Schweine

Schweinemast: Salmonellenrisiko auf Rekordtief

Schweinemastbetriebe: QS-Salmonellenmonitoring greift

So gering war das Risiko noch nie, dass im QS-System ein Mastschwein mit Salmonellen in Kontakt kommt. Die aktuellen Auswertungen im QS-Salmonellenmonitoring zeigen: Nur 1,4 Prozent aller QS-Schweinemastbetriebe sind in die Kategorie III – hohes Eintragsrisiko für Salmonellen in die Fleischproduktionskette – eingestuft. Eine so geringe Anzahl an QS-Betrieben mit hohem Salmonellenrisiko habe es noch gegeben nie seit Einführung des Monitorings im Jahr 2003, heißt es in einer aktullen QS-Pressemitteilung.

Proben liefern Gesamtbild

Der Erfolg dieser Risikominimierung beginne bereits bei den Unternehmen der Futtermittelwirtschaft. Die intensive Beprobung von Futtermitteln auf Salmonellen und die unmittelbare Reaktion bei positiven Untersuchungsergebnissen trügen zu sichereren Futtermitteln bei. Die Untersuchung von Blutproben oder Fleischsaftproben der Mastschweine auf Antikörper gegen Salmonellen gäben Hinweise darauf, ob die Schweine in ihrem Leben mit Salmonellen in Kontakt gekommen sind.

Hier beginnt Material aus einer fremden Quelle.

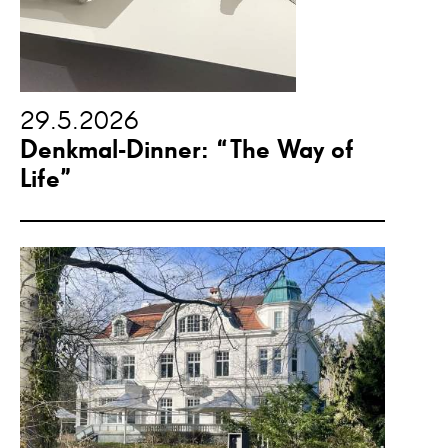
29.5.2026
Denkmal-Dinner: “The Way of
Life”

Alle diese Daten fließen in der QS-Datenbank zusammen, so dass der Status quo des aktuellen Salmonellengeschehens in den vorgelagerten Bereichen der Fleischwirtschaft erkennbar werde. Die Auswertungsergebnisse der Schweinemastbetriebe seien für die Tiertransporteure und Schlachtbetriebe abrufbar und ermöglichten es ihnen im Bedarfsfall zielgerichtet zu agieren.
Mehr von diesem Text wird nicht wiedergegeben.